No asteroid collided with Earth. Humans did not fall victim to the post-impact atmospheric fluctuations alleged to have slain the dinosaurs. Instead, we evolved to become something entirely different. We developed and adapted, as there were certainly other factors, not detected by the era’s scientists that contributed to our new physiological morphology. If one were to suspend themselves over the great family tree of man, which begins with the Australopithecines, one might feel fortunate that we did not halt in our development as did the branches a. robustus and a. boisei. There was certainly every indication that humans would stop reproducing and would die out as the early hominids had done. Men’s capacity to produce egg proteins and egg cells had increased in direct proportion to their failure to manufacture sperm. And it appeared that this phenomenon would continue. Without seed, there could be no babies. But there were. There were babies in great profusion, thanks to fertility shots, to scientifically harvested spermatozoa, to the unwitting chemical enhancements brought to women in their processed yogurt, their veal cutlets, their grilled chicken and pan-seared tuna. The resulting male children all manifested an enhancement of the traits that had made their fathers so different. Even female babies began to show signs of gender dysfunction.

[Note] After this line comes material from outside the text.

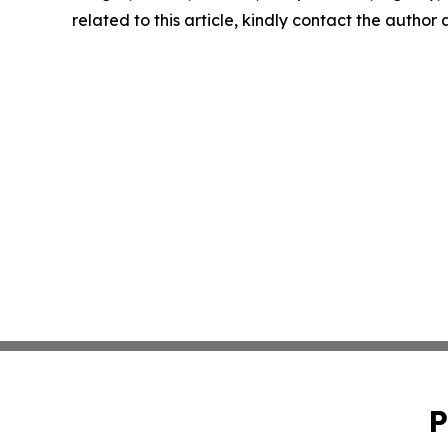
related to this article, kindly contact the author
P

So, ultimately, Nostradamus was correct. The world was coming to an end, but only as his particular physical morphology had known it. There was no spiritual or environmental cataclysm to rout humanity. The seismic change was effected by degrees. It was—one might say—insidiously slow, so that it surprised everyone to find that they were not like their grandparents, and their grandchildren were, in turn, not like them. In all honesty, the outcome was self-inflicted. Humans themselves, their chemicals and their economic construct are responsible for what we have become and are becoming, as nothing is stable. We evolve still. We are the fruits of giant industry, a hearty crop grown from seeds scattered by bio-engineered agriculture and the more incautious segments of medical science. But perhaps, if our ancestors had had an opportunity to see what they would become—see us as we are now—they might have changed the course of things, treated the sources rather than the symptoms. I don’t think they realized they had that power. And therefore, I am: a veritable monster in the eyes of the historical observer, a creature worthy of a cage, of confinement in a zoological park. No, a curtained funhouse tent, beside a woman with seven chins, beside Siamese twins, beside men able to digest metal and breathe fire.

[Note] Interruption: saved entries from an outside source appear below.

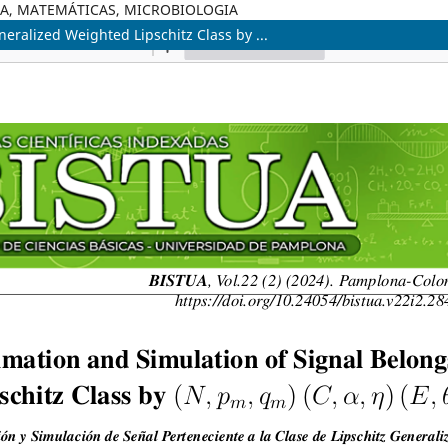
ICA, MATEMÁTICAS, MICROBIOLOGIA
eralized Weighted Lipschitz Class by ...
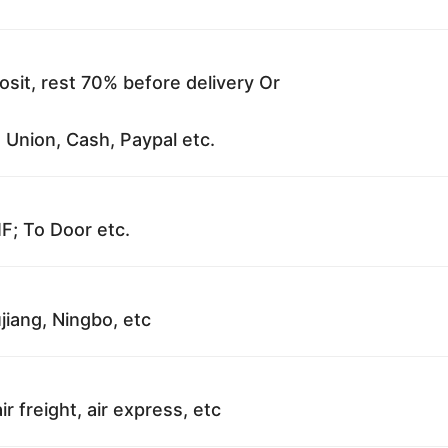
sit, rest 70% before delivery Or
 Union, Cash, Paypal etc.
F; To Door etc.
jiang, Ningbo, etc
ir freight, air express, etc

Yes, this might be the case if it were just me. But what history once considered abnormal is now as common as gender differentiation four generations ago. Now, we are uniformly masculo-feminine, not yet capable of auto-reproduction, but close. Science moves forward, although the more cautious mind would not equate this with progress. With our perceived forward motion has come considerable retrogression. Other anomalous qualities have surfaced and now feed the genetic pool: gill slits, limb elongations, hairlessness. We are not beautiful creatures, not by historical standards, but our culture has learned to accept this, to embrace it. Our ancestors did not endeavor to arrest the alteration of our species when it occurred, and now, we must resign ourselves to the consequences of their failure.